Allori e liste di proscrizione per i difensori dei diritti umani

16/10/2010

Mabrouk Mabrouk!

Eh beh son soddisfazioni.

Non è da tutti i giorni essere catalogati fra le prime dieci organizzazioni antisioniste dalla Lega Antidiffamazione (LAD), la potente lobby ebraica filoisraeliana che con un budget annuale di più di 50 milioni di dollari oltre a essere in grado di influenzare i maggiori mezzi di informazione statunitensi, in simbiosi con l’APAIC, arriva persino a muovere le leve di controllo della politica estera della casa bianca, in favore degli interessi sionisti del governo di Tel Aviv.

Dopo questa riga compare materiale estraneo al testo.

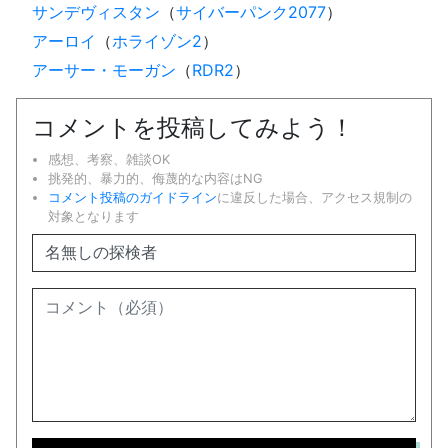
サンデヴィスタン
（
サイバーパンク2077
）
アーロイ
（
ホライゾン2
）
アーサー・モーガン
（
RDR2
）
コメントを投稿してみよう！
感想、考察、雑談OK
挑発的、暴力的、侮蔑的な内容はNG
コメント投稿のガイドライン
に違反した場合、アクセス規制の
対象となります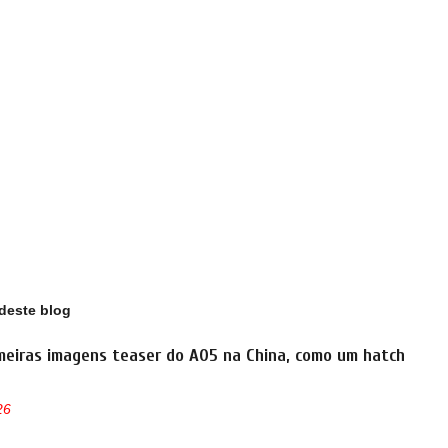
deste blog
meiras imagens teaser do A05 na China, como um hatch
26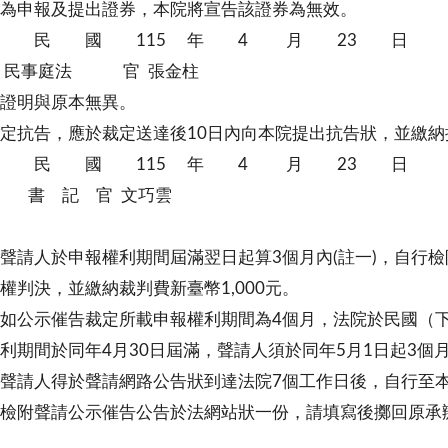
為申報及提出證券，本院將宣告該證券為無效。
 民 國 115 年 4 月 23 日
庭法 官 張金柱
證明與原本無異。
定抗告，應於裁定送達後10日內向本院提出抗告狀，並繳納抗
 民 國 115 年 4 月 23 日
記 官 文巧雲
聲請人於申報權利期間屆滿翌日起算3個月內(註一)，自行檢
權判決，並繳納裁判費新臺幣1,000元。
如公示催告裁定所載申報權利期間為4個月，法院於民國（下
利期間於同年4月30日屆滿，聲請人須於同年5月1日起3個
聲請人得於聲請網路公告狀到達法院7個工作日後，自行至
檢附聲請公示催告公告於法網站狀一份，請填寫後擲回原承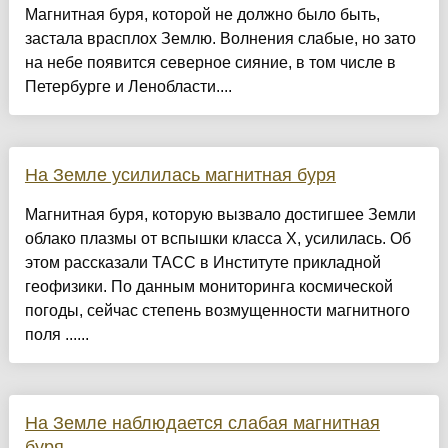
Магнитная буря, которой не должно было быть,
застала врасплох Землю. Волнения слабые, но зато
на небе появится северное сияние, в том числе в
Петербурге и Ленобласти....
На Земле усилилась магнитная буря
Магнитная буря, которую вызвало достигшее Земли
облако плазмы от вспышки класса Х, усилилась. Об
этом рассказали ТАСС в Институте прикладной
геофизики. По данным мониторинга космической
погоды, сейчас степень возмущенности магнитного
поля ......
На Земле наблюдается слабая магнитная
буря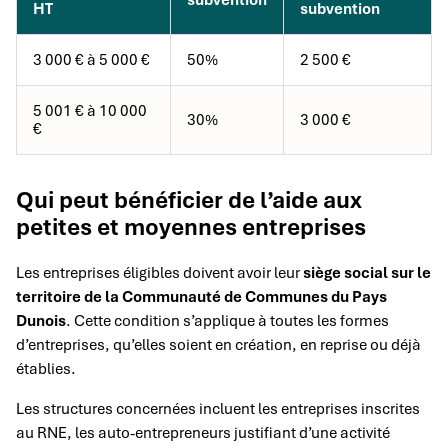
subvention
HT
subvention
3 000 € à 5 000 €
50%
2 500 €
5 001 € à 10 000
30%
3 000 €
€
Qui peut bénéficier de l’aide aux
petites et moyennes entreprises
Les entreprises éligibles doivent avoir leur
siège social sur le
territoire de la Communauté de Communes du Pays
Dunois
. Cette condition s’applique à toutes les formes
d’entreprises, qu’elles soient en création, en reprise ou déjà
établies.
Les structures concernées incluent les entreprises inscrites
au RNE, les auto-entrepreneurs justifiant d’une activité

L’International Solidarity Movement è presente nella lista della LAD in buona compagnia con Al-Awda, ANSWER, Jewish Voice for Peace ed altre organizzazioni che si battono in difesa i diritti umani dei palestinesi nel rispetto delle leggi internazionali.

A detta della LAD invece saremmo “resposabili di azioni di calunnia contro Israele tra il pubblico americano“.

Alla via così, questa lista di proscrizione mostra palesemente come gli oppressi stanno facendo tutti un buon lavoro, e gli oppressori iniziano ad avere il fiato corto nella camera delle torture.

Oltre a questi allori involontari, dopo aver conseguito l’anno scorso il premio Citta’ di Sasso Marconi “come il giornalista del Sud del Mondo distintosi nella lotta per la promozione dei diritti umani, dello sviluppo, della democrazia attraverso i media“, la settimana scorsa i miei genitori hanno avuto il piacere di vedersi consegnare in mia vece il Premio Speciale Rachel Corrie 2010 dal Centro per la pace e la nonviolenza dell’Ovadese.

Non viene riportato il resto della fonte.